I’m not sure you can characterize Dawson and Joey as much of a couple at all, to be honest? Nothing about them has romantic substance. It’s all on-the-surface suppositions and connections. They barely date, for one - their relationship lasting for no longer than a month or two their sophomore of high school - and then after that, a levee of excuses or obstacles build between them which are repeatedly cited as evidence as to why they can’t be together at any given moment of time, which is hilarious because most of these “reasons” are inconsequential as well as ridiculous. They’re all hurdles they could cross together with ease if they wanted but they don’t. Instead they delay. They look elsewhere. They avoid their issues, turning away from the very relationship they believe is “meant to be” over and over again. 
In my estimation, if they really were in love with each other, and if they truly wanted to be together, then they would be. They’d find a way to make it work. To fight through the conflict, the hard times. Be partners in life. They wouldn’t be able to stay away from each other for so long let alone keep inventing reasons as to why it would be better for them to remain apart as nothing more than friends. It makes me think of this one line from He’s Just Not That Into You where Alex says to Gigi: “If a guy wants to be with a girl, he will make it happen.” 
And that’s the thing about Dawson and Joey...they never do make it happen! It’s all talk. All fantasy. 
Kind of like the outline of a plot for one of Dawson’s movies, their relationship never makes it off paper. They get so tangled up in the mere idea of them as a couple that they get lost in the thick of it. Stuck. What happens as a result is that Dawson and Joey: The Couple winds up being nothing more than an unattainable dream, a fantasy, some vision of a “perfect” relationship they share that never can or will exist.

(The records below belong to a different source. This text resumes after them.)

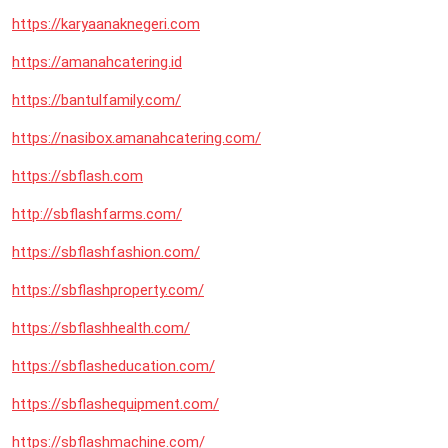
https://karyaanaknegeri.com
https://amanahcatering.id
https://bantulfamily.com/
https://nasibox.amanahcatering.com/
https://sbflash.com
http://sbflashfarms.com/
https://sbflashfashion.com/
https://sbflashproperty.com/
https://sbflashhealth.com/
https://sbflasheducation.com/
https://sbflashequipment.com/
https://sbflashmachine.com/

On the other hand, what Pacey and Joey have is the opposite of perfection. There are no pedestals here, no idealization. They see each other for who and what they are--just two people with strengths, vulnerabilities, hopes, failures, and all. Their relationship is real. Raw. It’s real because it’s fraught; it’s messy and confusing, it’s passionate in ways that show the sparks but also the flaws that coalesce between them. 
Never once do they, or us for that matter, believe that their relationship will be easy or problem free, because it’s not. It won’t be. They argue as well as make concessions, they listen to what they other person wants, needs, then find a way to either give it themselves or compromise accordingly. They feel comfort and trust and affection mature between them at the same instant they’re working to refine their issues so they’re able to be a better team. 
Unlike Dawson and Joey, they don’t ignore their problems. They hash things out. Sometimes that means having uncomfortable conversations about the past while they’re locked inside of a K-Mart, or discussing their fears about the future, or being honest about what they’re feeling even if it ends up surprising or unsettling the other person, but at least they’re not afraid to address the truth with each other. They put it other there. No excuses, no avoidance. They’re not worried about complicating things, because, guess what? Love is complicated! And so are relationships!
I don’t know, I suppose I like that there’s always this essence of Pacey and Joey rushing toward realness in their relationship instead of away from it. Their love is imperfect, you know? So incredibly human. It’s a tangled mass of emotion and logic, confusion and certainty, all those contradictory things you can feel for someone that make you want to kiss them one moment then curse them the next, and it embeds itself deep in them both because the connection they forge is comprised of the total sum of their imperfect parts. They learn to embrace each other because of their imperfections, their incompatibilities, not in spite of them. 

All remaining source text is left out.